[Extracted page text data]
==========

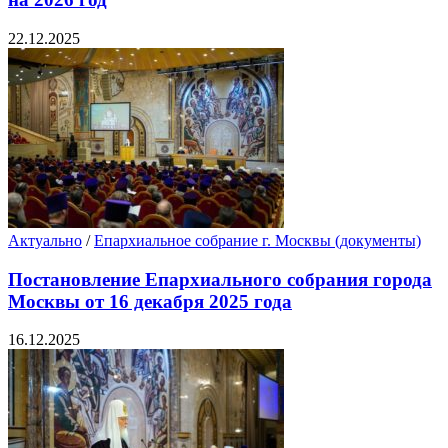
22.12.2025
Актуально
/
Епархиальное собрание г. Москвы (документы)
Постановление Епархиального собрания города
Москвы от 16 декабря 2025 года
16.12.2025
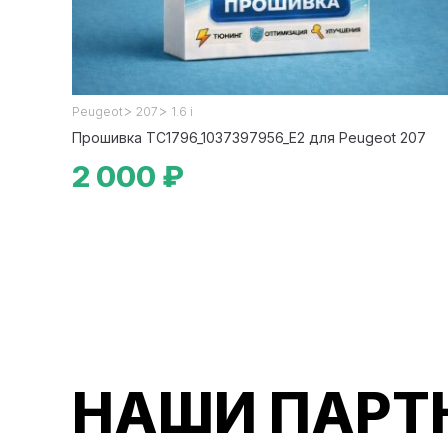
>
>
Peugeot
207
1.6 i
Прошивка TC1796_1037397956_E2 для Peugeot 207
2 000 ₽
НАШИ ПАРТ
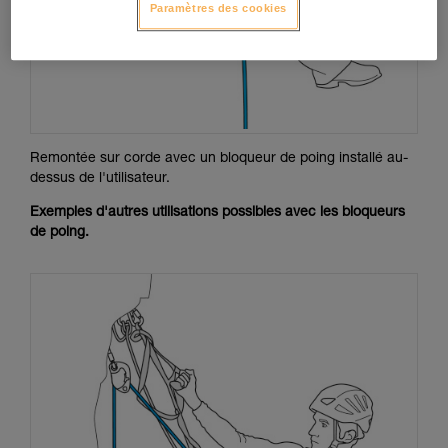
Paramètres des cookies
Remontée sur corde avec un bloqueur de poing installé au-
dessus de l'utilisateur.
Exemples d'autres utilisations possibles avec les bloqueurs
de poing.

==========

Assignment:
Only lines holding the word "Москвы" belong in the answer; copy all of them from the records.

Answer for the task:
Епархиальное собрание г. Москвы (документы)
Москвы от 16 декабря 2025 года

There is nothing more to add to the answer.